++++ Given information

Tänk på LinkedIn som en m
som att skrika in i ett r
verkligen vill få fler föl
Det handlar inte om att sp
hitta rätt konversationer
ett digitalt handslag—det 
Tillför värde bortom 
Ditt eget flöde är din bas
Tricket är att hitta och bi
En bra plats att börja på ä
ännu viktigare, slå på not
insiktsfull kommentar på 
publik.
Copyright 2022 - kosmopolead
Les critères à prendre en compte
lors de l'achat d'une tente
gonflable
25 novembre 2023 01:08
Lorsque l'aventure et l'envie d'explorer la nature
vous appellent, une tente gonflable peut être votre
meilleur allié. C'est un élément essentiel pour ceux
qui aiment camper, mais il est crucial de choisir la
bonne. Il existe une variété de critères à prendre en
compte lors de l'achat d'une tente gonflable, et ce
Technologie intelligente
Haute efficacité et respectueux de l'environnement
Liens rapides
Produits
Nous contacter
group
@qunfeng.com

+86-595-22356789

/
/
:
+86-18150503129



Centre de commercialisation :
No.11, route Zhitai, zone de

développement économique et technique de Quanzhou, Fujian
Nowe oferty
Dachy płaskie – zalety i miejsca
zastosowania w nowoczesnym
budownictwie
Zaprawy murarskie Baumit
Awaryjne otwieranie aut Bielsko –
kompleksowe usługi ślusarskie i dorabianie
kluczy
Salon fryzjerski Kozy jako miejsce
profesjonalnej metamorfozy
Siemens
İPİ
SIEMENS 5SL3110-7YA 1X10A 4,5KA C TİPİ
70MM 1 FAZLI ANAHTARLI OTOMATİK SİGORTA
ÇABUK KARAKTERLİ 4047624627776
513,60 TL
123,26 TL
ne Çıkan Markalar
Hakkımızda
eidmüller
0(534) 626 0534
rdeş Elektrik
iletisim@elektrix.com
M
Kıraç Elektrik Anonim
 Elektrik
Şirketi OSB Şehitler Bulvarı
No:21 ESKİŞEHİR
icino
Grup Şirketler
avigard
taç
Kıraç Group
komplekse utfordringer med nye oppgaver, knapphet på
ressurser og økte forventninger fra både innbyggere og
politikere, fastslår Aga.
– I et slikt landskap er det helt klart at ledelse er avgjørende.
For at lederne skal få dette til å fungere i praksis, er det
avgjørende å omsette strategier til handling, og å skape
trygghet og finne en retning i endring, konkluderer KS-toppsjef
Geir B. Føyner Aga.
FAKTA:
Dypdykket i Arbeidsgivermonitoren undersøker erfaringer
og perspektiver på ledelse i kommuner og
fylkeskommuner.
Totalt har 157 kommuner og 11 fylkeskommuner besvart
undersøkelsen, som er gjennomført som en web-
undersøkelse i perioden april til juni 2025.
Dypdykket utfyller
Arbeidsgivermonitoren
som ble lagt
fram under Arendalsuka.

++++++++

[Work instructions]:
Copy the listing word for word.

[Answer space]:
Tänk på LinkedIn som en m
som att skrika in i ett r
verkligen vill få fler föl
Det handlar inte om att sp
hitta rätt konversationer
ett digitalt handslag—det 
Tillför värde bortom 
Ditt eget flöde är din bas
Tricket är att hitta och bi
En bra plats att börja på ä
ännu viktigare, slå på not
insiktsfull kommentar på 
publik.
Copyright 2022 - kosmopolead
Les critères à prendre en compte
lors de l'achat d'une tente
gonflable
25 novembre 2023 01:08
Lorsque l'aventure et l'envie d'explorer la nature
vous appellent, une tente gonflable peut être votre
meilleur allié. C'est un élément essentiel pour ceux
qui aiment camper, mais il est crucial de choisir la
bonne. Il existe une variété de critères à prendre en
compte lors de l'achat d'une tente gonflable, et ce
Technologie intelligente
Haute efficacité et respectueux de l'environnement
Liens rapides
Produits
Nous contacter
group
@qunfeng.com

+86-595-22356789

/
/
:
+86-18150503129



Centre de commercialisation :
No.11, route Zhitai, zone de

développement économique et technique de Quanzhou, Fujian
Nowe oferty
Dachy płaskie – zalety i miejsca
zastosowania w nowoczesnym
budownictwie
Zaprawy murarskie Baumit
Awaryjne otwieranie aut Bielsko –
kompleksowe usługi ślusarskie i dorabianie
kluczy
Salon fryzjerski Kozy jako miejsce
profesjonalnej metamorfozy
Siemens
İPİ
SIEMENS 5SL3110-7YA 1X10A 4,5KA C TİPİ
70MM 1 FAZLI ANAHTARLI OTOMATİK SİGORTA
ÇABUK KARAKTERLİ 4047624627776
513,60 TL
123,26 TL
ne Çıkan Markalar
Hakkımızda
eidmüller
0(534) 626 0534
rdeş Elektrik
iletisim@elektrix.com
M
Kıraç Elektrik Anonim
 Elektrik
Şirketi OSB Şehitler Bulvarı
No:21 ESKİŞEHİR
icino
Grup Şirketler
avigard
taç
Kıraç Group
komplekse utfordringer med nye oppgaver, knapphet på
ressurser og økte forventninger fra både innbyggere og
politikere, fastslår Aga.
– I et slikt landskap er det helt klart at ledelse er avgjørende.
For at lederne skal få dette til å fungere i praksis, er det
avgjørende å omsette strategier til handling, og å skape
trygghet og finne en retning i endring, konkluderer KS-toppsjef
Geir B. Føyner Aga.
FAKTA:
Dypdykket i Arbeidsgivermonitoren undersøker erfaringer
og perspektiver på ledelse i kommuner og
fylkeskommuner.
Totalt har 157 kommuner og 11 fylkeskommuner besvart
undersøkelsen, som er gjennomført som en web-
undersøkelse i perioden april til juni 2025.
Dypdykket utfyller
Arbeidsgivermonitoren
som ble lagt
fram under Arendalsuka.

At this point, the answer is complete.